Challenges with Contract Farming
- Stockholdings limits on the contracted produce under the Essential Commodities Act, 1955 act as a hindrance in contract farming.
- Not benefiting Small Farmers: Buyers have no incentive for contract farming with a large number of small and marginal farmers due to high transactions and marketing costs, creating socio-economic distortions and preference for large farmers.
- It is a capital-intensive and less sustainable cultivation pattern as it promotes increased use of fertilizers and pesticides, which have detrimental impacts on natural resources, the environment, humans and animals.
- Encourages Monoculture Farming: It impacts soil health negatively and poses a risk to food security.
- Monopsony: Product is generally a particular crop and is the only buyer for that company.
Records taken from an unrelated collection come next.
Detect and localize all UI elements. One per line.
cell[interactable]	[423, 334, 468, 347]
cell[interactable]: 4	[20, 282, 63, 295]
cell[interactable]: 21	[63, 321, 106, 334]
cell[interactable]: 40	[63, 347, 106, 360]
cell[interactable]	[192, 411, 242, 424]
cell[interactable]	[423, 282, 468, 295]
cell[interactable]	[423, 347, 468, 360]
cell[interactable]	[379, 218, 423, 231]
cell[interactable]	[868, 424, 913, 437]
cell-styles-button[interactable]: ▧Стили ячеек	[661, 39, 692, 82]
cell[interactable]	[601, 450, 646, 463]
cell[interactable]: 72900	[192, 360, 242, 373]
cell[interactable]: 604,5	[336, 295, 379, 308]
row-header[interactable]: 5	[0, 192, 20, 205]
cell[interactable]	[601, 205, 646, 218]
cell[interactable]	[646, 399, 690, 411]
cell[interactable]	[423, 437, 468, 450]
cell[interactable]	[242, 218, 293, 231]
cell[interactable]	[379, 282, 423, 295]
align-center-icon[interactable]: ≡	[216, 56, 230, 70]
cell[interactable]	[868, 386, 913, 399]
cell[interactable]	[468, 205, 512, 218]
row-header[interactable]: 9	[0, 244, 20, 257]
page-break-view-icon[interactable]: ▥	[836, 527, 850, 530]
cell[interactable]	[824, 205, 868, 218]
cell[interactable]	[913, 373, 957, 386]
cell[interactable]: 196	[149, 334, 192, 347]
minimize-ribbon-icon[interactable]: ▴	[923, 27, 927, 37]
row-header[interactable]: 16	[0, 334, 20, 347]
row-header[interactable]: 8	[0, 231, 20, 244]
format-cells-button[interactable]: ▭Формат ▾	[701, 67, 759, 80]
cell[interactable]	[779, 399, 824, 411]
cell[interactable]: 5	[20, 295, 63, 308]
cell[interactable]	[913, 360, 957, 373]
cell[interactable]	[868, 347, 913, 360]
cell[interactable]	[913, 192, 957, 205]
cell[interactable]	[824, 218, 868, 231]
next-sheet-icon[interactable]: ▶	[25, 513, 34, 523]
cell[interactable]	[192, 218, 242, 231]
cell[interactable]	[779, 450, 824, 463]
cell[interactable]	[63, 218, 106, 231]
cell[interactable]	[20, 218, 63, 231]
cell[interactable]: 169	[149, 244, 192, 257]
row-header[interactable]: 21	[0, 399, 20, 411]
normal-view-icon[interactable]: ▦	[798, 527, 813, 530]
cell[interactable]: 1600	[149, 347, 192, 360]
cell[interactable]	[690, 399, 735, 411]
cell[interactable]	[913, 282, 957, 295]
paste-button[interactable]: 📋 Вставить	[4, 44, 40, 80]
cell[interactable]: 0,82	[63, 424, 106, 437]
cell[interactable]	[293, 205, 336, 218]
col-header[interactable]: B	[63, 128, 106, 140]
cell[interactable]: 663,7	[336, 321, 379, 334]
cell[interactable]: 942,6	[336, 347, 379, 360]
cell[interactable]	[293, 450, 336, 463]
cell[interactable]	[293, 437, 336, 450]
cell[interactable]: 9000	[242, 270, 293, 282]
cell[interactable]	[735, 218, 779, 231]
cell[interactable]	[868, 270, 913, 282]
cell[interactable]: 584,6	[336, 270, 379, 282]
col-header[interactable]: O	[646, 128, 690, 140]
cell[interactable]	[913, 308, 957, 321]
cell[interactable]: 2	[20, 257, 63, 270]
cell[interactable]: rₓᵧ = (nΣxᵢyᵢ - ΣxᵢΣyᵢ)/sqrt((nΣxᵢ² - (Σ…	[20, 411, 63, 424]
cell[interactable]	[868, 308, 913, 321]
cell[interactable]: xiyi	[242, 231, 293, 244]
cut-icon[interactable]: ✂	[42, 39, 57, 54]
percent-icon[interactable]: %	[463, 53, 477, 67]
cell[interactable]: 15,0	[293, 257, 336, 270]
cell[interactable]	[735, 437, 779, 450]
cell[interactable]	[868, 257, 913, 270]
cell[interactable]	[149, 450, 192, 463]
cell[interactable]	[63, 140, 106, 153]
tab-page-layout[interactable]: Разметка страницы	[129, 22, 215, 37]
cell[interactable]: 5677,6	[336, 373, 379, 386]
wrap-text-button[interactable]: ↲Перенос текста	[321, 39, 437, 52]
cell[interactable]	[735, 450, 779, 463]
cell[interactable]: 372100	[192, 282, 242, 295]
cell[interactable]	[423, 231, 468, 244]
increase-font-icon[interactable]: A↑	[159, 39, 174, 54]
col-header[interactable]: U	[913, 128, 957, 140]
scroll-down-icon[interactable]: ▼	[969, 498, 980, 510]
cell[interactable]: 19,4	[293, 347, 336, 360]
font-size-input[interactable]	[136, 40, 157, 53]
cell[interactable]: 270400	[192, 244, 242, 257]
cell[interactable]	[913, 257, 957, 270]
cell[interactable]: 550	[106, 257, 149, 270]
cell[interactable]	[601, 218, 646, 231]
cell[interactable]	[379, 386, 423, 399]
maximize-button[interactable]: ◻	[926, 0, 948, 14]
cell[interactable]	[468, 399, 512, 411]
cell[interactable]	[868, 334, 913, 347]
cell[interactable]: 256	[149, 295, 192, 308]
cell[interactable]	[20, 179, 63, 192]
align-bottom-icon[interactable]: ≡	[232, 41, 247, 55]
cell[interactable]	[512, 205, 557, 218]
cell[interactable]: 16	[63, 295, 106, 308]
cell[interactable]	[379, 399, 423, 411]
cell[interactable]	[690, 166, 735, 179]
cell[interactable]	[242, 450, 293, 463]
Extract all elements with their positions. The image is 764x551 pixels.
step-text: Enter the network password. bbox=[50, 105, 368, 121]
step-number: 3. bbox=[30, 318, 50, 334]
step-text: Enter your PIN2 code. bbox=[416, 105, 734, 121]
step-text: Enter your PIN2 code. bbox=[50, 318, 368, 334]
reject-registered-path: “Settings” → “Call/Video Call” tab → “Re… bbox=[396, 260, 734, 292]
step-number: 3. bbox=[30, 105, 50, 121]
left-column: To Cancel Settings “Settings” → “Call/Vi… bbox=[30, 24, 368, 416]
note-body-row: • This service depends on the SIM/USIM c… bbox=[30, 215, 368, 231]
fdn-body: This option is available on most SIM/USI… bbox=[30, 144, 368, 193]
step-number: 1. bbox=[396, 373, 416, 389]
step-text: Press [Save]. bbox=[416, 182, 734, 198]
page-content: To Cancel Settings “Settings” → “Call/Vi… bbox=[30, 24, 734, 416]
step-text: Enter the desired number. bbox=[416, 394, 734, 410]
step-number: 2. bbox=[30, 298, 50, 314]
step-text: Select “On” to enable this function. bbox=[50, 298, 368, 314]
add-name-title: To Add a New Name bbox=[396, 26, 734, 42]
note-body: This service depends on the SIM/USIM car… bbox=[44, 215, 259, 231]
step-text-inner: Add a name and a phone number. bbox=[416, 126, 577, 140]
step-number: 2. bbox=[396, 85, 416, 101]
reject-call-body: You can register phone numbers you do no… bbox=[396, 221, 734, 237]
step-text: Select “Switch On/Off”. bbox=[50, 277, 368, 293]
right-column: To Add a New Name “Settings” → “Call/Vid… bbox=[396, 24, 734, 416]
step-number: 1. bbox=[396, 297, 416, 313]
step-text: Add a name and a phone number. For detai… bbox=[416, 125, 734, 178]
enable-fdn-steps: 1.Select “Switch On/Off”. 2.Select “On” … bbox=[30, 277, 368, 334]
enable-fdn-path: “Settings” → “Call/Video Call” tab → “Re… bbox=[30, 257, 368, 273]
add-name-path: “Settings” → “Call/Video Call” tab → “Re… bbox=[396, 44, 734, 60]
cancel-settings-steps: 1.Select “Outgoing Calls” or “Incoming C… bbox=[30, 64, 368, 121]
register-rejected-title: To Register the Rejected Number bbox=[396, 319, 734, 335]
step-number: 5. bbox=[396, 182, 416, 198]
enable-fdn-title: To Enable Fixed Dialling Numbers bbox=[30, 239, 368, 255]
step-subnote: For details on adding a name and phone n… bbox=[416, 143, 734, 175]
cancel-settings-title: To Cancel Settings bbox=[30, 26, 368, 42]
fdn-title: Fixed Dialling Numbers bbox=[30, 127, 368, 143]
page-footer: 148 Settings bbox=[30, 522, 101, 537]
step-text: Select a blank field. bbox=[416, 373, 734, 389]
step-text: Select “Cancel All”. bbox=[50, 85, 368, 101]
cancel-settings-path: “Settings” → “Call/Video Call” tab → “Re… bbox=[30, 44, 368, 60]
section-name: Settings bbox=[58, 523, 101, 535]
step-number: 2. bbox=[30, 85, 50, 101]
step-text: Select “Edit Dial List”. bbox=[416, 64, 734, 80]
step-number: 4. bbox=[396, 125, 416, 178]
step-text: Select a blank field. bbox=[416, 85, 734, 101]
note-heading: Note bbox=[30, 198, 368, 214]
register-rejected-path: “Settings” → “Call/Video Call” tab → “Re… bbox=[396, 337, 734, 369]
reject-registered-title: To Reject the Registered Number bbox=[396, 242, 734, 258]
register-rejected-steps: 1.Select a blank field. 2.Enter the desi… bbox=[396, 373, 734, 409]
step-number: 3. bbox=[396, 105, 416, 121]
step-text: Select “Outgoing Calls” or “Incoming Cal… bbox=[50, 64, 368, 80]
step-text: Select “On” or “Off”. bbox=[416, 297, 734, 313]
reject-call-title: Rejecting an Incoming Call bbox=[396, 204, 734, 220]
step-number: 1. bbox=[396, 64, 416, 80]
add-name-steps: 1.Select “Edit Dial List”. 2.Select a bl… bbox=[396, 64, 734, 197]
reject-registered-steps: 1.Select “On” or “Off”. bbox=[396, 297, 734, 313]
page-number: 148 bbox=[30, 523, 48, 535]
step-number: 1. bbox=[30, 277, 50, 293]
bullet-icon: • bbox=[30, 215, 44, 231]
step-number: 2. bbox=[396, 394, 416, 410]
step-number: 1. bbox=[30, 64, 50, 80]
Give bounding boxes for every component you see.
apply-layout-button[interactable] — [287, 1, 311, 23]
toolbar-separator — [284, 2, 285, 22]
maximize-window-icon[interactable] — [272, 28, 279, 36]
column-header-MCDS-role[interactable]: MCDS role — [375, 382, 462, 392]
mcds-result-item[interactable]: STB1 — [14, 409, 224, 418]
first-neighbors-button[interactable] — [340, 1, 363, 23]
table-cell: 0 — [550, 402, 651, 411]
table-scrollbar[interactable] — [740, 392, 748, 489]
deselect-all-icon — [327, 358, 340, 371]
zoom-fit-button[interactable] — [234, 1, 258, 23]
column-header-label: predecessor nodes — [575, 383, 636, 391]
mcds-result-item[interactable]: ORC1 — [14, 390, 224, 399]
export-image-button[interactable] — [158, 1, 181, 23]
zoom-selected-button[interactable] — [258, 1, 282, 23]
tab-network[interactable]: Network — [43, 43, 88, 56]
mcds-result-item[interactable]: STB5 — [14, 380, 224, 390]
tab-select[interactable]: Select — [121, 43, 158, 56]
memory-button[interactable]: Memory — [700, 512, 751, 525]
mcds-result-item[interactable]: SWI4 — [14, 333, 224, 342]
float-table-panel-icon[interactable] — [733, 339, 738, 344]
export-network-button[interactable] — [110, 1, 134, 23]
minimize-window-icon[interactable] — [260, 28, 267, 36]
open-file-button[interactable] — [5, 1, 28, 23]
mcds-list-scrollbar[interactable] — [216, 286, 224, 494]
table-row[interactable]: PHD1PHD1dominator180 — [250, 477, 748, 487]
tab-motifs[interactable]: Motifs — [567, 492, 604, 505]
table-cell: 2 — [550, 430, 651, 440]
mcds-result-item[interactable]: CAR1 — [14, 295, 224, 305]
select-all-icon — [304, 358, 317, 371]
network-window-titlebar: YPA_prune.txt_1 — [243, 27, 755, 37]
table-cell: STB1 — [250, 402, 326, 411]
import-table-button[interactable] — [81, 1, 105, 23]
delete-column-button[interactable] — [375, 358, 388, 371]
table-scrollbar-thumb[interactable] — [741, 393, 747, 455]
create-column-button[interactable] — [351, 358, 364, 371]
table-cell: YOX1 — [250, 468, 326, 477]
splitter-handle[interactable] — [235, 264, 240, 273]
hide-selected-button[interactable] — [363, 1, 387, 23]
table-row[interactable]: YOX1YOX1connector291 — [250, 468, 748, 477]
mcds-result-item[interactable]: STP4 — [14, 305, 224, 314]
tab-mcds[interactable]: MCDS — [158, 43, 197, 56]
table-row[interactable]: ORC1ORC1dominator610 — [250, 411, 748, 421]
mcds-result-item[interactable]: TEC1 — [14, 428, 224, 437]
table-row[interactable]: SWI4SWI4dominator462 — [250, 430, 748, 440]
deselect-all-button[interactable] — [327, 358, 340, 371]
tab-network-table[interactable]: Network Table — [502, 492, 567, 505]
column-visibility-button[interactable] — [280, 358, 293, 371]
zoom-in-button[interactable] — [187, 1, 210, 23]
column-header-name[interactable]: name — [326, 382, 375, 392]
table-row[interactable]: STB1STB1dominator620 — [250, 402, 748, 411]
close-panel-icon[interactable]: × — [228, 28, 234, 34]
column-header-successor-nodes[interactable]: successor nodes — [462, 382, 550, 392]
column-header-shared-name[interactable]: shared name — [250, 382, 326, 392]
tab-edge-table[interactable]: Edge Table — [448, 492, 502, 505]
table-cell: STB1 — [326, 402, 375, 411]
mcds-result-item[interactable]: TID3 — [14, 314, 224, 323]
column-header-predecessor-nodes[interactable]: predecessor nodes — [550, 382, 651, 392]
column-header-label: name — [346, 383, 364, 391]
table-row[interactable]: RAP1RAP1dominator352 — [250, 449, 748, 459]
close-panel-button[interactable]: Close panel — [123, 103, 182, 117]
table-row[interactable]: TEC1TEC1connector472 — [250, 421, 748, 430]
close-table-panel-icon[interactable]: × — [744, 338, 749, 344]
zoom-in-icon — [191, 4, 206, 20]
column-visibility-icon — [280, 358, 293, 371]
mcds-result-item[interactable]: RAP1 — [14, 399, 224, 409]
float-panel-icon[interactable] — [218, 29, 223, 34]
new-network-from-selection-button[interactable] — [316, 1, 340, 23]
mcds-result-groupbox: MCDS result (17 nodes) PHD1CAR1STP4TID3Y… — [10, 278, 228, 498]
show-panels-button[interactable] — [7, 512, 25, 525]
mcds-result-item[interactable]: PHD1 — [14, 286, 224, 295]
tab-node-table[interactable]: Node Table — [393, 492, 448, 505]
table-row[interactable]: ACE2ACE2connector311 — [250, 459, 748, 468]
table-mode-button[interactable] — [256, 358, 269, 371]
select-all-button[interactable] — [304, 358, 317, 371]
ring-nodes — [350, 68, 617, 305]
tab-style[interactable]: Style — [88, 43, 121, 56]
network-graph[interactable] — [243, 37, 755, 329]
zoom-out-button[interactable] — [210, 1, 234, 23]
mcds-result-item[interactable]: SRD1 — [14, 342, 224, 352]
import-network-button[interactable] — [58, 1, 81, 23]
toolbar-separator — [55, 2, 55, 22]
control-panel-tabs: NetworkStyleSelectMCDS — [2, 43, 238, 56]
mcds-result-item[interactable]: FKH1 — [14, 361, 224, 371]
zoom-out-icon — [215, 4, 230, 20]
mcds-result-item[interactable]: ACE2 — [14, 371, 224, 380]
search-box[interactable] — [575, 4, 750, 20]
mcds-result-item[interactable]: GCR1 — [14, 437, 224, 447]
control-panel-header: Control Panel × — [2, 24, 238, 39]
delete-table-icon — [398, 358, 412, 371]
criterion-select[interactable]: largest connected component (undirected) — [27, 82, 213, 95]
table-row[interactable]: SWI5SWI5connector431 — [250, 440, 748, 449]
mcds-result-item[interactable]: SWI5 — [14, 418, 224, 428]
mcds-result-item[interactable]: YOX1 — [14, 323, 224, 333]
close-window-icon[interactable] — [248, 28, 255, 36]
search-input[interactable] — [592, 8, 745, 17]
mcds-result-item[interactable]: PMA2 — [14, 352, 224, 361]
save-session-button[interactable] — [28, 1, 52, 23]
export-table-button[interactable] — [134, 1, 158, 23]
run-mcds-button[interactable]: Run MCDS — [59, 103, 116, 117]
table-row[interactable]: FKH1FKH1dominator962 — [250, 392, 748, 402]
Hence, the farmer can be price takers only because the company is the sole buyer.
- Predetermined prices deny farmers the benefits of higher prices prevailing in the market.
Key Features of Contract Farming Act
- Mainly to address the breach of contract by the company (because the company can breach the contract if they are getting goods at a low price and then afford a lawyer to fight the case).
- It sets up Contract Farming Authority and Recording Committees to register the contracts and implement them effectively.
- It provides to keep contract farming outside the ambit of the APMC act.
- The produce will be insured under the existing agriculture insurance schemes.
- It makes provisions for making Farmer Producer Companies (FPCs).